In August 2015, the Federal Council of the Australian Medical Association passed a resolution in favor of the banning and elimination of nuclear weapons and also played an effective role in securing a similar resolution from the World Medical Association in October 2015.

The above is the main thrust of her talk and, coincidentally, since then the Australian Federal Government has acknowledged the damage done to those affected by the nuclear tests conducted by the British Government. They will now allocate a veterans' medical healthcare Gold Card to indigenous people who were near the sites in Western Australia and South Australia. Although some are no longer alive, one man who was a child during the tests in October 1953 said he “went blind in one eye straight away and four years later I went totally blind" and added "we all got sick, vomiting and diarrhea and developed sore eyes and skin rashes"

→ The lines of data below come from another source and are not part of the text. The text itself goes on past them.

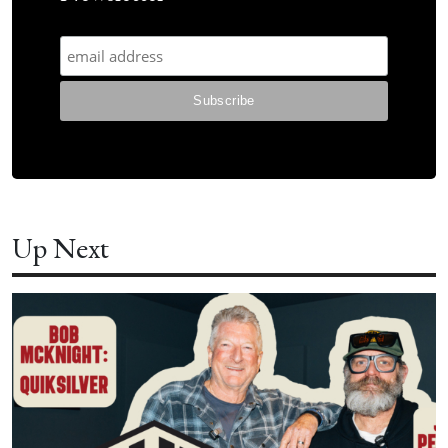
Up Next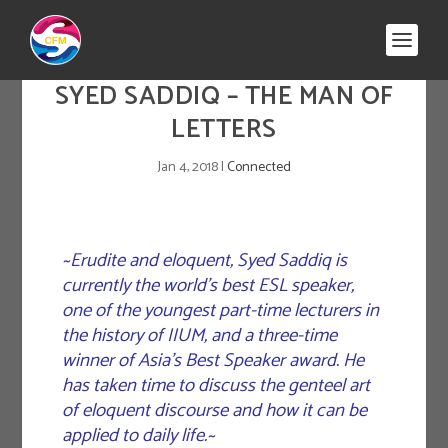
SYED SADDIQ – THE MAN OF
LETTERS
Jan 4, 2018
|
Connected
~Erudite and eloquent, Syed Saddiq is
currently the world’s best ESL speaker,
one of the youngest part-time lecturers in
the history of IIUM, and a three-time
winner of Asia’s Best Speaker award. He
has taken time to discuss the genteel art
of eloquent discourse and how it can be
applied to daily life.~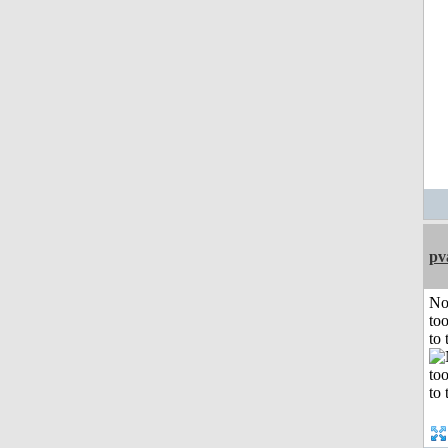
pv
No
to
to 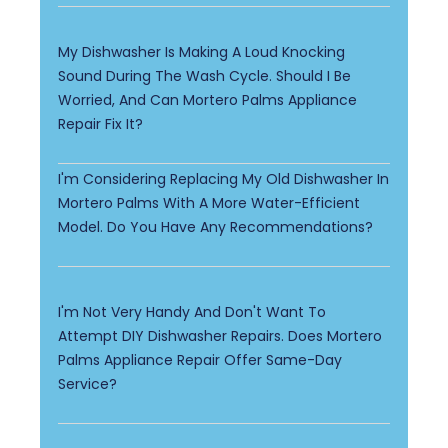
My Dishwasher Is Making A Loud Knocking
Sound During The Wash Cycle. Should I Be
Worried, And Can Mortero Palms Appliance
Repair Fix It?
I'm Considering Replacing My Old Dishwasher In
Mortero Palms With A More Water-Efficient
Model. Do You Have Any Recommendations?
I'm Not Very Handy And Don't Want To
Attempt DIY Dishwasher Repairs. Does Mortero
Palms Appliance Repair Offer Same-Day
Service?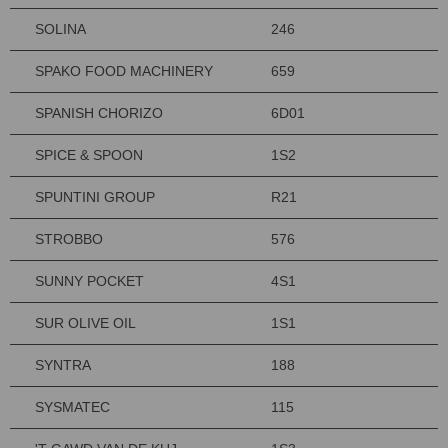
SOLINA
246
SPAKO FOOD MACHINERY
659
SPANISH CHORIZO
6D01
SPICE & SPOON
1S2
SPUNTINI GROUP
R21
STROBBO
576
SUNNY POCKET
4S1
SUR OLIVE OIL
1S1
SYNTRA
188
SYSMATEC
115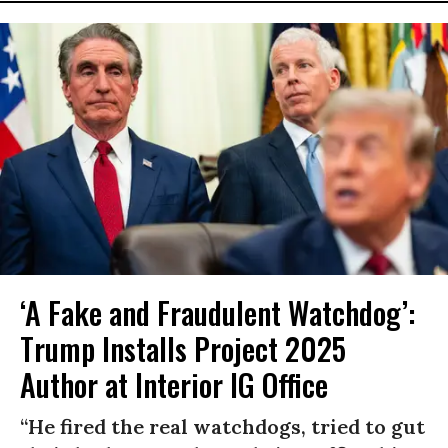
‘A Fake and Fraudulent Watchdog’:
Trump Installs Project 2025
Author at Interior IG Office
“He fired the real watchdogs, tried to gut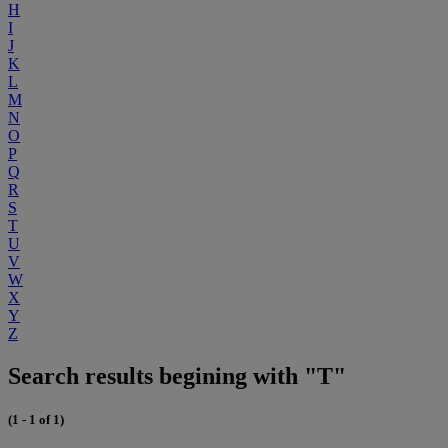
H
I
J
K
L
M
N
O
P
Q
R
S
T
U
V
W
X
Y
Z
Search results begining with "T"
(1 - 1 of 1)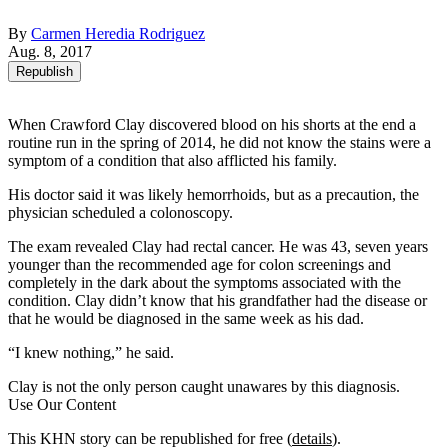
By
Carmen Heredia Rodriguez
Aug. 8, 2017
Republish
When Crawford Clay discovered blood on his shorts at the end a
routine run in the spring of 2014, he did not know the stains were a
symptom of a condition that also afflicted his family.
His doctor said it was likely hemorrhoids, but as a precaution, the
physician scheduled a colonoscopy.
The exam revealed Clay had rectal cancer. He was 43, seven years
younger than the recommended age for colon screenings and
completely in the dark about the symptoms associated with the
condition. Clay didn’t know that his grandfather had the disease or
that he would be diagnosed in the same week as his dad.
“I knew nothing,” he said.
Clay is not the only person caught unawares by this diagnosis.
Use Our Content
This KHN story can be republished for free (
details
).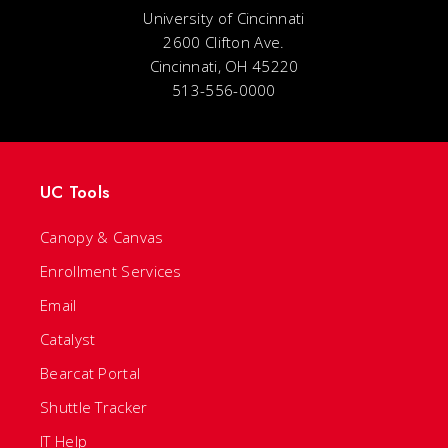
University of Cincinnati
2600 Clifton Ave.
Cincinnati, OH 45220
513-556-0000
UC Tools
Canopy & Canvas
Enrollment Services
Email
Catalyst
Bearcat Portal
Shuttle Tracker
IT Help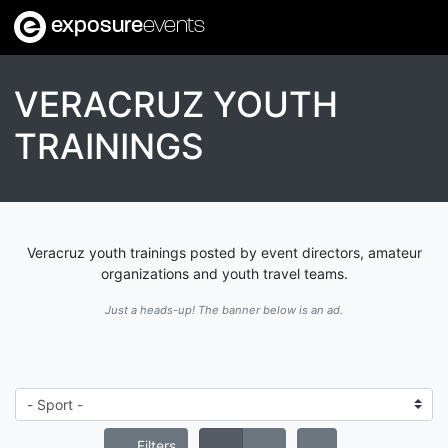
exposure
events
VERACRUZ YOUTH
TRAININGS
Veracruz youth trainings posted by event directors, amateur
organizations and youth travel teams.
Just a heads-up! The banner below is an ad.
Filters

For years Senator Scott Ludlam has campaigned on behalf of people affected and said "the move is way overdue. They have suffered inordinately. They were effectively bombed off their land with nuclear tests by a friendly power in the 1950s and 1960s and have been substantially neglected.” Senator Ludlam has been mentioned in previous editions of The National Forum for his support for people with ME/CFIDS and continues to raise questions regarding poor funding of the illness in Australia. He will be going to New York soon and I believe he will be there for the United Nations continuing discussions to ban nuclear weapons.


Ed. Note: Kathy is an NCF member from Australia.